Optimization problems involving chance constraints, i.e. constraints on decision variables that are required to hold with given probability, occur in numerous engineering contexts, but have in particular contributed to developments in robust control design over the past decade. This talk will provide a new perspective on randomized methods for solving chance-constrained programming problems based on samples of uncertain parameters, and presents a theoretical framework for sampled convex programming that encompasses analyses of constraint discarding approaches and sequential sampling approaches. We show that tight bounds on the confidence of the solution of a sampled problem meeting chance constraints apply if a randomized sample discarding strategy is employed. This suggests a solution methodology which is both computationally convenient, being based on the solutions of convex sampled optimization problems, and efficient, requiring the solution of smaller numbers of problems than existing constraint discarding and sequential methods. We illustrate the method with examples from stochastic model predictive control design.

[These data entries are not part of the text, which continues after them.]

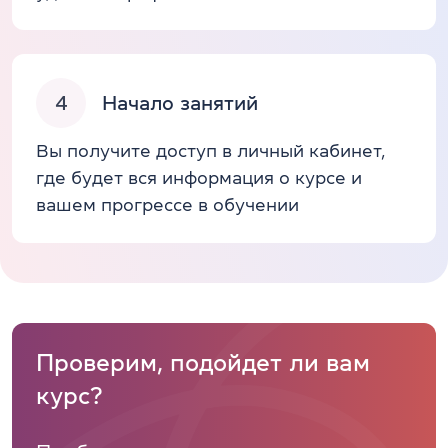
4
Начало занятий
Вы получите доступ в личный кабинет,
где будет вся информация о курсе и
вашем прогрессе в обучении
Проверим, подойдет ли вам
курс?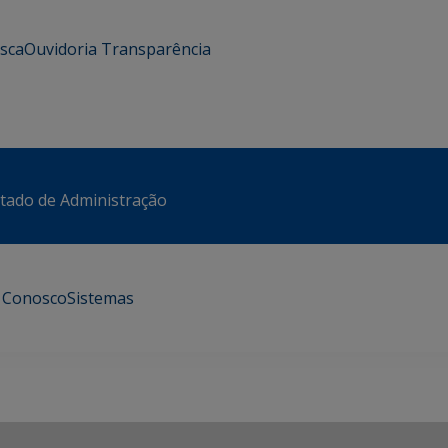
usca
Ouvidoria
Transparência
stado de Administração
e Conosco
Sistemas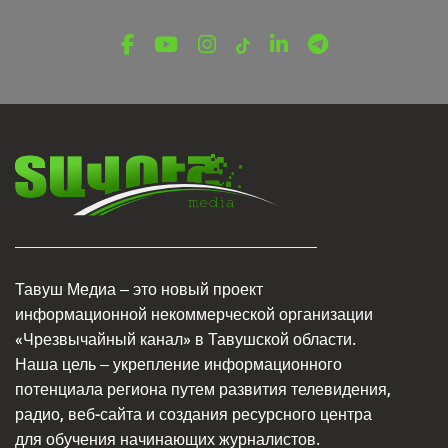
Тавуш Медиа – это новый проект
информационной некоммерческой организации
«Чрезвычайный канал» в Тавушской области.
Наша цель – укрепление информационного
потенциала региона путем развития телевидения,
радио, веб-сайта и создания ресурсного центра
для обучения начинающих журналистов.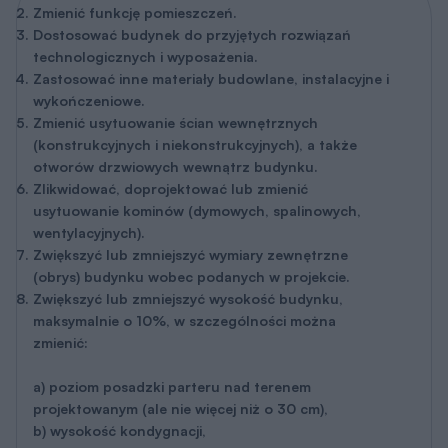
Zmienić funkcję pomieszczeń.
Dostosować budynek do przyjętych rozwiązań
technologicznych i wyposażenia.
Zastosować inne materiały budowlane, instalacyjne i
wykończeniowe.
Zmienić usytuowanie ścian wewnętrznych
(konstrukcyjnych i niekonstrukcyjnych), a także
otworów drzwiowych wewnątrz budynku.
Zlikwidować, doprojektować lub zmienić
usytuowanie kominów (dymowych, spalinowych,
wentylacyjnych).
Zwiększyć lub zmniejszyć wymiary zewnętrzne
(obrys) budynku wobec podanych w projekcie.
Zwiększyć lub zmniejszyć wysokość budynku,
maksymalnie o 10%, w szczególności można
zmienić:
a) poziom posadzki parteru nad terenem
projektowanym (ale nie więcej niż o 30 cm),
b) wysokość kondygnacji,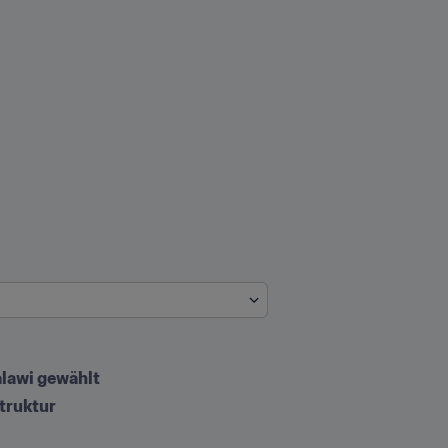
lawi gewählt
truktur 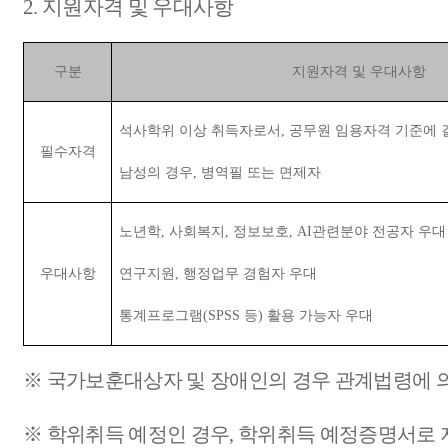
2.
지원자격 및 우대사항
구분
지원자격 및 우대사항
석사학위 이상 취득자로서
,
공무원 임용자격 기준에 
필수자격
남성의 경우
,
병역필 또는 면제자
노년학
,
사회복지
,
정보보호
, AI
관련분야 전공자 우대
우대사항
연구지원
,
행정업무 경험자 우대
통계프로그램
(SPSS
등
)
활용 가능자 우대
※
국가보훈대상자 및 장애인의 경우 관계법령에 
※
학위취득 예정인 경우
,
학위취득 예정증명서로 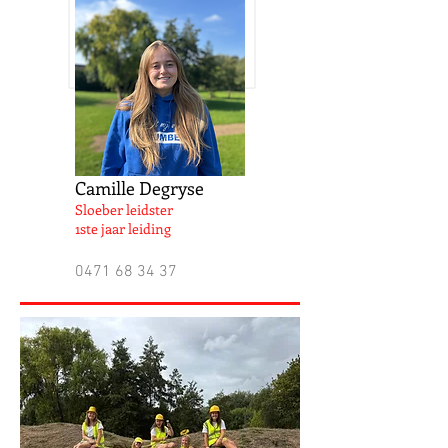
Camille Degryse
Sloeber leidster
1ste jaar leiding
0471 68 34 37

Bio. Mark Cannon obtained the degrees of MEng in Engineering Science in 1993 and D.Phil. in Control Engineering in 1998, both from Oxford University, and SM in Mechanical Engineering in 1995 from Massachusetts Institute of Technology. He is currently Associate Professor of Engineering Science, Oxford University, and an Official Fellow of St John's College. His research interests are in robust constrained control and stochastic model predictive control, specifically: issues relating to optimization and controller design, closed loop stability and constraint satisfaction, and applications to power management in electric vehicles.